Therefore, a detailed study of population structure, demographic history, and natural selection may provide insight into orang-utan population history and evolution.

Estimates of split time of the two orang-utan populations vary greatly across different studies. Earlier studies based on the hypervariable control region I of mitochondrial DNA suggested a split time of 1.1–3.6 million years ago (mya) [5], [6], [21]. In contrast, two recent analyses on whole genome nuclear DNA sequences using methods based on single nucleotide polymorphisms (SNP) frequencies [22] or a coalescent hidden Markov model [23] estimated the split time to be 0.3–0.4 mya. These estimates are difficult to reconcile, because the studies are based on different data (mtDNA vs nuclear data) from different samples. Here we analyze SNPs found by previous direct genome sequencing of mtDNA and nuclear DNA from 10 individuals in the orang-utan genome project [22]. The combined analysis of complete autosomal data and mtDNA data from the same individuals, along with previously published mtDNA data from an independent set of samples [5], [6] gives us greater insight into organg-utan speciation history.

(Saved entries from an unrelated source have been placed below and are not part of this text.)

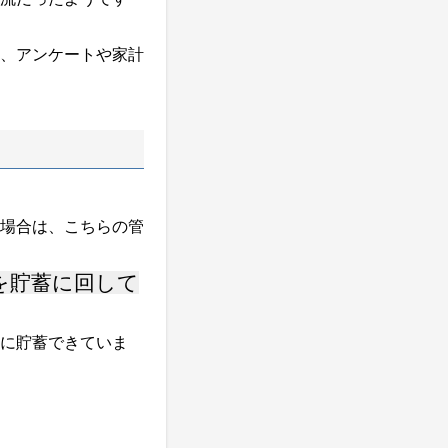
、アンケートや家計
場合は、こちらの管
を貯蓄に回して
に貯蓄できていま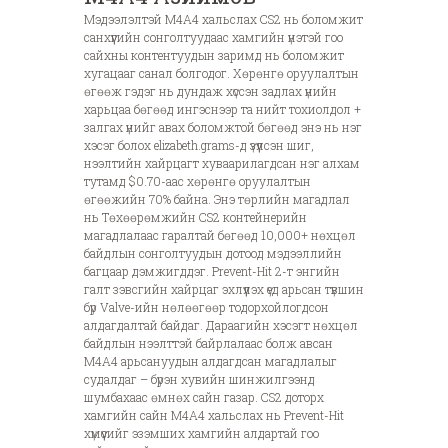
Мэдээлэлтэй M4A4 хальслах CS2 нь боломжит
санхүүгийн сонголтуудаас хамгийн үнэтэй гоо
сайхны контентуудын заримд нь боломжит
хугацааг санал болгодог. Хөрөнгө оруулалтын
өгөөж гэдэг нь дундаж хүссэн задлах үнийн
харьцаа бөгөөд ингэснээр та нийт тохиолдол +
залгах үнийг авах боломжтой бөгөөд энэ нь нэг
хэсэг болох elizabeth.grams-д үзүүлсэн шиг,
нээлтийн хайрцагт хуваарилагдсан нэг алхам
тутамд $0.70-аас хөрөнгө оруулалтын
өгөөжийн 70% байна. Энэ төрлийн магадлал
нь Төхөөрөмжийн CS2 контейнерийн
магадлалаас гаралтай бөгөөд 10,000+ нөхцөл
байдлын сонголтуудын дотоод мэдээллийн
багцаар дэмжигддэг. Prevent-Hit 2-т энгийн
галт зэвсгийн хайрцаг эхлүүлэх үед арьсан түвшин
бүр Valve-ийн нөлөөгөөр тодорхойлогдсон
алдагдалтай байдаг. Дараагийн хэсэгт нөхцөл
байдлын нээлттэй байрлалаас болж авсан
M4A4 арьсануудын алдагдсан магадлалыг
судалдаг – бүрэн хувийн шинжилгээнд
шумбахаас өмнөх сайн газар. CS2 доторх
хамгийн сайн M4A4 хальслах нь Prevent-Hit
хүмүүсийг эзэмших хамгийн алдартай гоо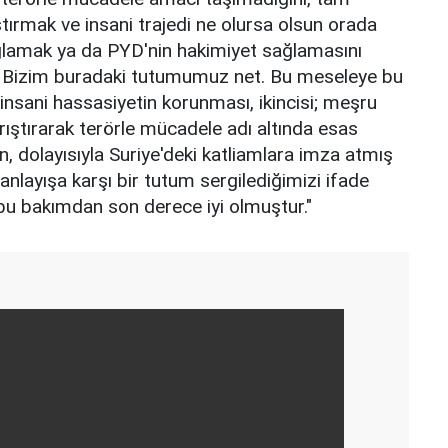
ştırmak ve insani trajedi ne olursa olsun orada
ağlamak ya da PYD'nin hakimiyet sağlamasını
. Bizim buradaki tutumumuz net. Bu meseleye bu
 insani hassasiyetin korunması, ikincisi; meşru
arıştırarak terörle mücadele adı altında esas
 dolayısıyla Suriye'deki katliamlara imza atmış
anlayışa karşı bir tutum sergilediğimizi ifade
 bu bakımdan son derece iyi olmuştur."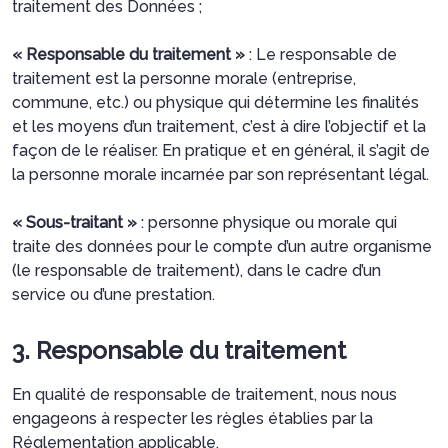
traitement des Données ;
« Responsable du traitement »
: Le responsable de
traitement est la personne morale (entreprise,
commune, etc.) ou physique qui détermine les finalités
et les moyens d’un traitement, c’est à dire l’objectif et la
façon de le réaliser. En pratique et en général, il s’agit de
la personne morale incarnée par son représentant légal.
« Sous-traitant »
: personne physique ou morale qui
traite des données pour le compte d’un autre organisme
(le responsable de traitement), dans le cadre d’un
service ou d’une prestation.
3. Responsable du traitement
En qualité de responsable de traitement, nous nous
engageons à respecter les règles établies par la
Réglementation applicable.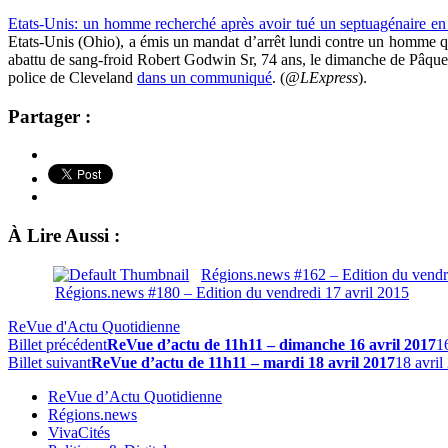
Etats-Unis: un homme recherché après avoir tué un septuagénaire en
Etats-Unis (Ohio), a émis un mandat d’arrêt lundi contre un homme qui
abattu de sang-froid Robert Godwin Sr, 74 ans, le dimanche de Pâque
police de Cleveland
dans un communiqué
. (
@LExpress
).
Partager :
À Lire Aussi :
Régions.news #162 – Edition du vend
Régions.news #180 – Edition du vendredi 17 avril 2015
ReVue d'Actu Quotidienne
Billet précédent
ReVue d’actu de 11h11 – dimanche 16 avril 2017
1
Billet suivant
ReVue d’actu de 11h11 – mardi 18 avril 2017
18 avril
ReVue d’Actu Quotidienne
Régions.news
VivaCités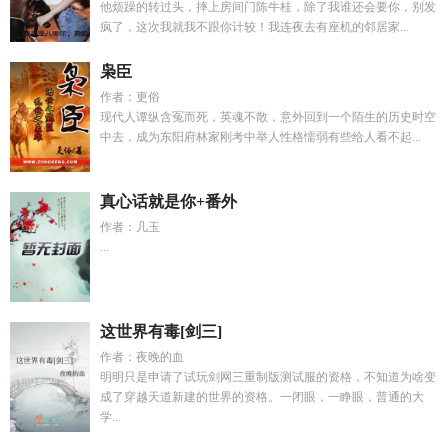
他烦躁的转过头，摔上房间门陈牛桂，除了我谁还会要你，别发
疯了，这次我就我不跟你计较！我连夜去有座机的邻居家...
枭臣
作者：更俗
现代人谭纵含冤而死，英魂不散，意外回到一个陌生的历史时空
中去，成为东阳府林家刚考中举人性格懦弱有些给人看不起...
真心话就是你+番外
作者：几玉
...
这世界有毒[剑三]
作者：夜晚的血
明明只是申请了试玩剑网三重制版测试服的资格，不知道为啥变
成了穿越天道新建的世界的资格。一闭眼，一睁眼，普通的大
学...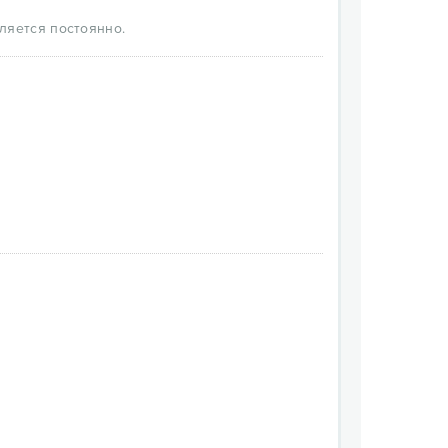
ляется постоянно.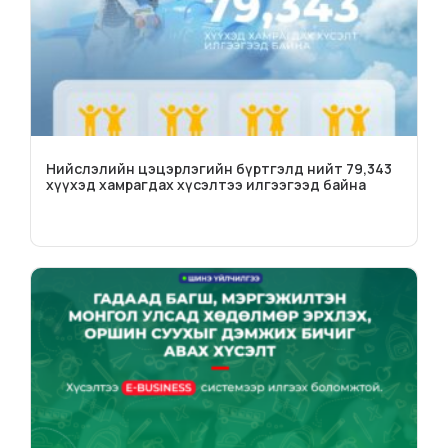
Нийслэлийн цэцэрлэгийн бүртгэлд нийт 79,343
хүүхэд хамрагдах хүсэлтээ илгээгээд байна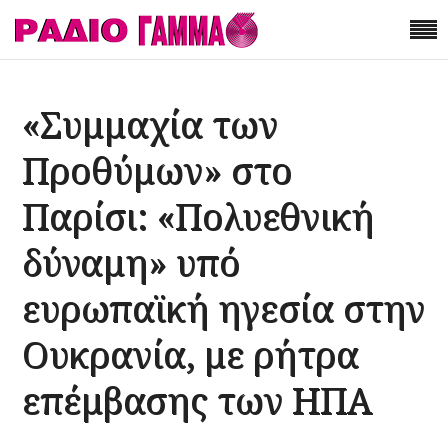
«Συμμαχία των
Προθύμων» στο
Παρίσι: «Πολυεθνική
δύναμη» υπό
ευρωπαϊκή ηγεσία στην
Ουκρανία, με ρήτρα
επέμβασης των ΗΠΑ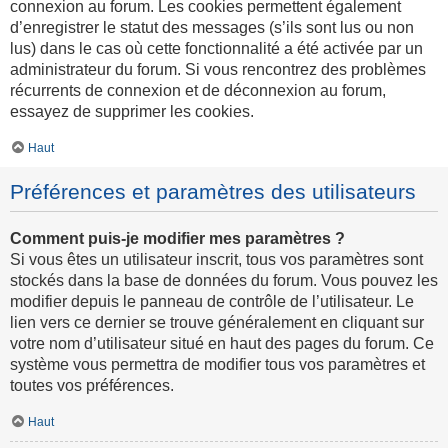
connexion au forum. Les cookies permettent également
d’enregistrer le statut des messages (s’ils sont lus ou non
lus) dans le cas où cette fonctionnalité a été activée par un
administrateur du forum. Si vous rencontrez des problèmes
récurrents de connexion et de déconnexion au forum,
essayez de supprimer les cookies.
Haut
Préférences et paramètres des utilisateurs
Comment puis-je modifier mes paramètres ?
Si vous êtes un utilisateur inscrit, tous vos paramètres sont
stockés dans la base de données du forum. Vous pouvez les
modifier depuis le panneau de contrôle de l’utilisateur. Le
lien vers ce dernier se trouve généralement en cliquant sur
votre nom d’utilisateur situé en haut des pages du forum. Ce
système vous permettra de modifier tous vos paramètres et
toutes vos préférences.
Haut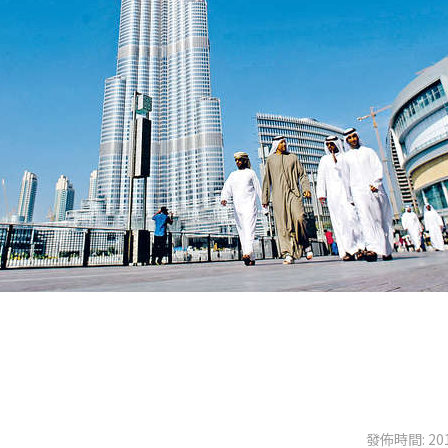
發佈時間: 201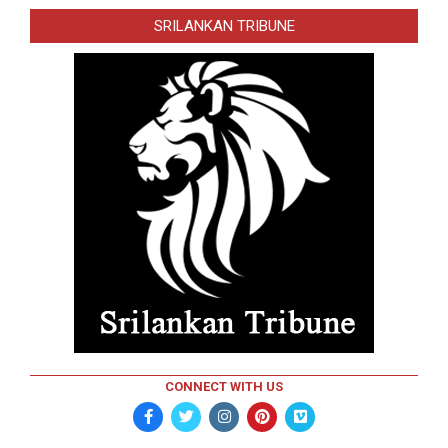
SRILANKAN TRIBUNE
CONNECT WITH US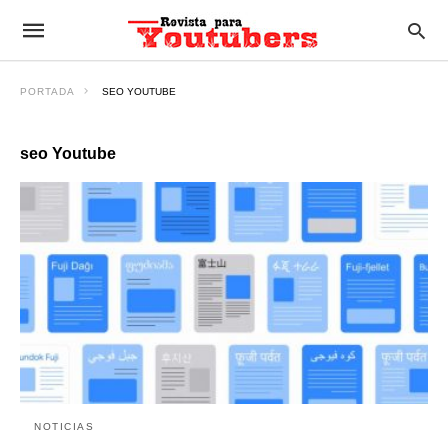
PORTADA
SEO YOUTUBE
seo Youtube
NOTICIAS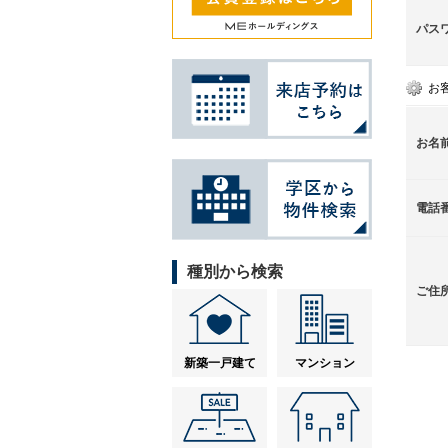
パス
お
お名
電話
種別から検索
ご住
新築一戸建て
マンション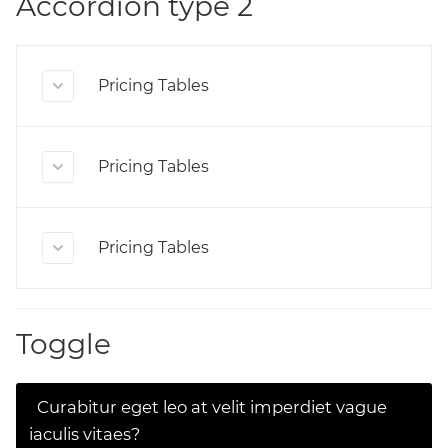
Accordion type 2
Pricing Tables
Pricing Tables
Pricing Tables
Toggle
Curabitur eget leo at velit imperdiet vague
iaculis vitaes?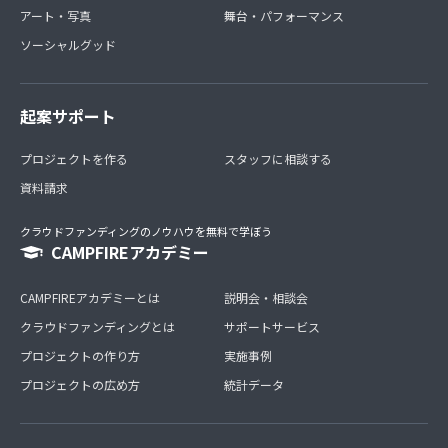
アート・写真
舞台・パフォーマンス
ソーシャルグッド
起案サポート
プロジェクトを作る
スタッフに相談する
資料請求
クラウドファンディングのノウハウを無料で学ぼう
CAMPFIREアカデミー
CAMPFIREアカデミーとは
説明会・相談会
クラウドファンディングとは
サポートサービス
プロジェクトの作り方
実施事例
プロジェクトの広め方
統計データ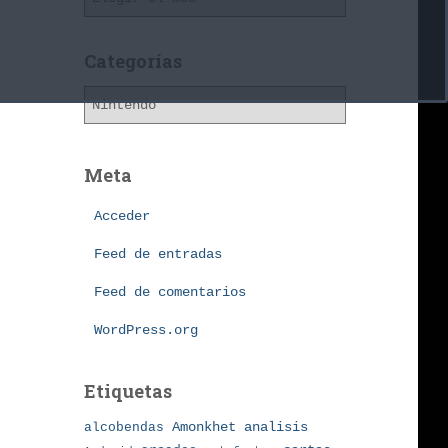
r
c
h
Categorías
i
C
v
a
o
t
s
e
Meta
g
o
Acceder
r
í
Feed de entradas
a
Feed de comentarios
s
WordPress.org
Etiquetas
Amonkhet
alcobendas
analisis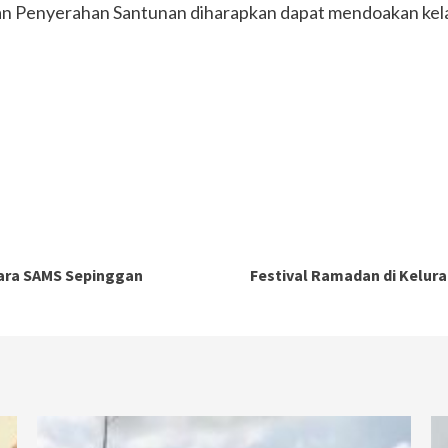
 dan Penyerahan Santunan diharapkan dapat mendoakan kel
dara SAMS Sepinggan
Festival Ramadan di Kelur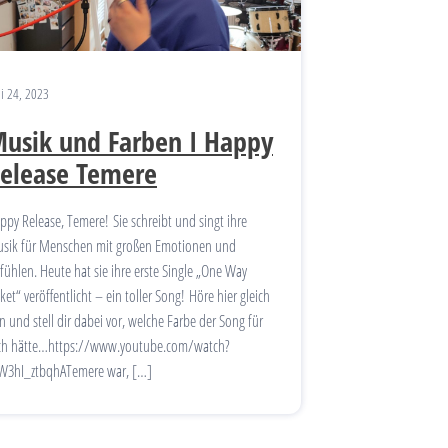
ni 24, 2023
usik und Farben I Happy
elease Temere
ppy Release, Temere! Sie schreibt und singt ihre
sik für Menschen mit großen Emotionen und
fühlen. Heute hat sie ihre erste Single „One Way
cket“ veröffentlicht – ein toller Song! Höre hier gleich
in und stell dir dabei vor, welche Farbe der Song für
ch hätte…https://www.youtube.com/watch?
W3hI_ztbqhATemere war, […]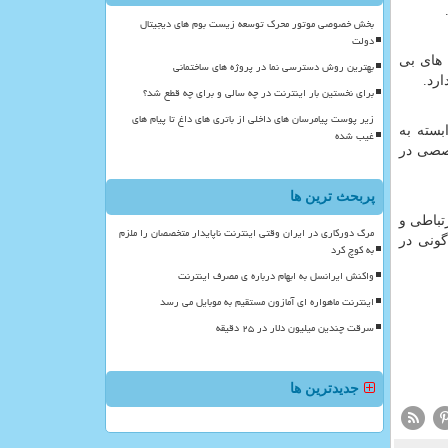
بخش خصوصی موتور محرک توسعه زیست بوم های دیجیتال
دولت
 های بی
بهترین روش دسترسی نما در پروژه های ساختمانی
رد.
برای نخستین بار اینترنت در چه سالی و برای چه قطع شد؟
زیر پوست پیامرسان های داخلی از باتری های داغ تا پیام های
سته به
غیب شده
خصصی در
پربحث ترین ها
تباطی و
مرگ دورکاری در ایران وقتی اینترنت ناپایدار متخصصان را ملزم
گونی در
به کوچ کرد
واکنش ایرانسل به ابهام درباره ی مصرف اینترنت
اینترنت ماهواره ای آمازون مستقیم به موبایل می رسد
سرقت چندین میلیون دلار در ۲۵ دقیقه
جدیدترین ها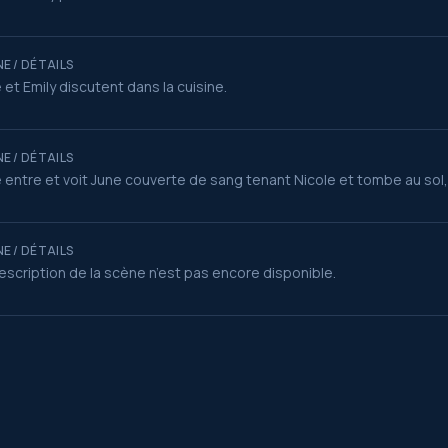
E / DÉTAILS
 et Emily discutent dans la cuisine.
E / DÉTAILS
 entre et voit June couverte de sang tenant Nicole et tombe au sol, dé
E / DÉTAILS
escription de la scène n’est pas encore disponible.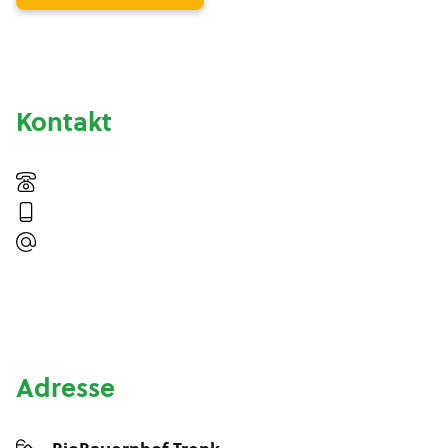
Kontakt
Adresse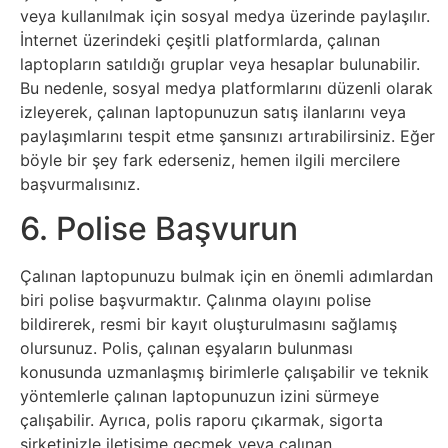
veya kullanılmak için sosyal medya üzerinde paylaşılır.
Psikoloji
İnternet üzerindeki çeşitli platformlarda, çalınan
laptopların satıldığı gruplar veya hesaplar bulunabilir.
Sağlık
Bu nedenle, sosyal medya platformlarını düzenli olarak
izleyerek, çalınan laptopunuzun satış ilanlarını veya
Scriptler
paylaşımlarını tespit etme şansınızı artırabilirsiniz. Eğer
böyle bir şey fark ederseniz, hemen ilgili mercilere
Seo
başvurmalısınız.
6. Polise Başvurun
Sigorta
Çalınan laptopunuzu bulmak için en önemli adımlardan
Sinema
biri polise başvurmaktır. Çalınma olayını polise
bildirerek, resmi bir kayıt oluşturulmasını sağlamış
Spor
olursunuz. Polis, çalınan eşyaların bulunması
konusunda uzmanlaşmış birimlerle çalışabilir ve teknik
Tarih
yöntemlerle çalınan laptopunuzun izini sürmeye
çalışabilir. Ayrıca, polis raporu çıkarmak, sigorta
şirketinizle iletişime geçmek veya çalınan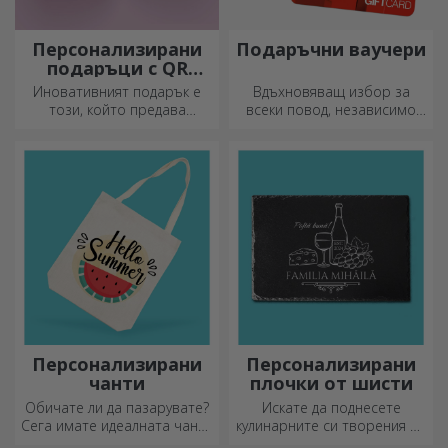
Персонализирани
Подаръчни ваучери
подаръци с QR
кодове
Иновативният подарък е
Вдъхновяващ избор за
този, който предава
всеки повод, независимо
послание. Изберете такива
дали става дума за рождени
с QR код и добавен линк, за
дни, празници или други
да предизвикате най-
специални моменти.
уникални реакции!
Персонализирани
Персонализирани
чанти
плочки от шисти
Обичате ли да пазарувате?
Искате да поднесете
Сега имате идеалната чанта
кулинарните си творения по
за малки покупки,
наистина впечатляващ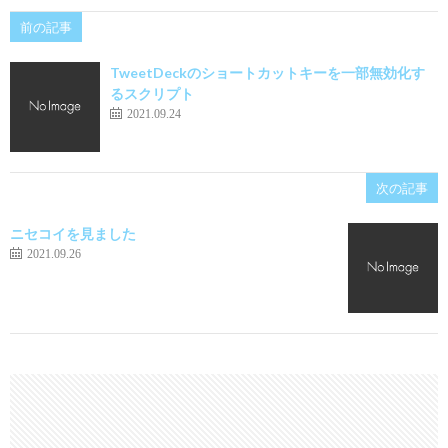
前の記事
TweetDeckのショートカットキーを一部無効化す
るスクリプト
2021.09.24
次の記事
ニセコイを見ました
2021.09.26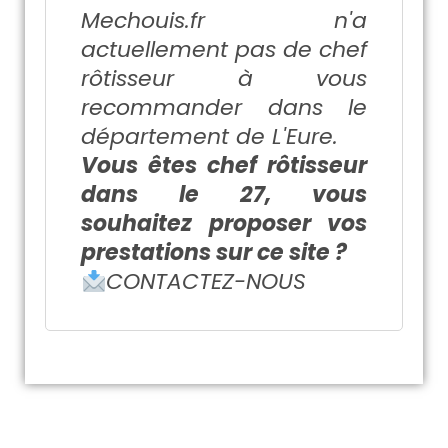
Mechouis.fr
n'a
actuellement pas de chef
rôtisseur à vous
recommander dans le
département de L'Eure.
Vous êtes chef rôtisseur
dans le 27, vous
souhaitez proposer vos
prestations sur ce site ?
CONTACTEZ-NOUS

Orang-utans are the only Asian great ape, and although they represent the first hominid divergence, they share several convergent traits with humans [24] and provide an important model for human morphological evolution [25]. In the orang-utan genome paper [22], we provided a detailed study of genes under positive selection. However, the methodology we used in that paper relied on branch-site likelihood ratio tests [26], [27], which only utilized among-species divergence information and focused on only positive selection. In this study, we quantify the impact of natural selection on genetic variation in orang-utans by combining within-species polymorphism and between-species divergence data. We classify SNPs into functional categories and carry out a detailed analysis of their site-frequency spectra (SFS) to quantify potential differences in selective pressures between the Bornean and Sumatran populations. A modification of our previously published diffusion-based inference strategy [28] allows us to infer the strength of purifying selection on protein-coding genes while controlling for demographic history. To further understand the distribution of selective effects among different categories of functional mutations, we use predictions based on the PolyPhen-2 algorithm to classify amino acid changes as putatively benign, possibly damaging, and probably damaging [29]. To identify neutrally and non-neutrally evolving loci, we also undertake a genome-wide scan for genes under selection using a novel inference method, SnIPRE (See Materials and Methods for details), which compares protein-coding polymorphism and divergence data using a robust generalized linear mixed model approach [30].

Results

Demographic History of Orang-utan

Ten Bornean and Sumatran wild-caught zoo orang-utans of unknown geographic origin (five per population) were previously sequenced to a median read depth of 6–8X as part of the Orang-utan Genome Sequencing Project [22]. Our analyses of these data at the time indicated a population split-time of 0.4 mya, as well as a current Sumatran effective population size four times larger than that of the Bornean population [22]. To put this split time into perspective, it is similar to the estimated time of the human-Neanderthal split [31].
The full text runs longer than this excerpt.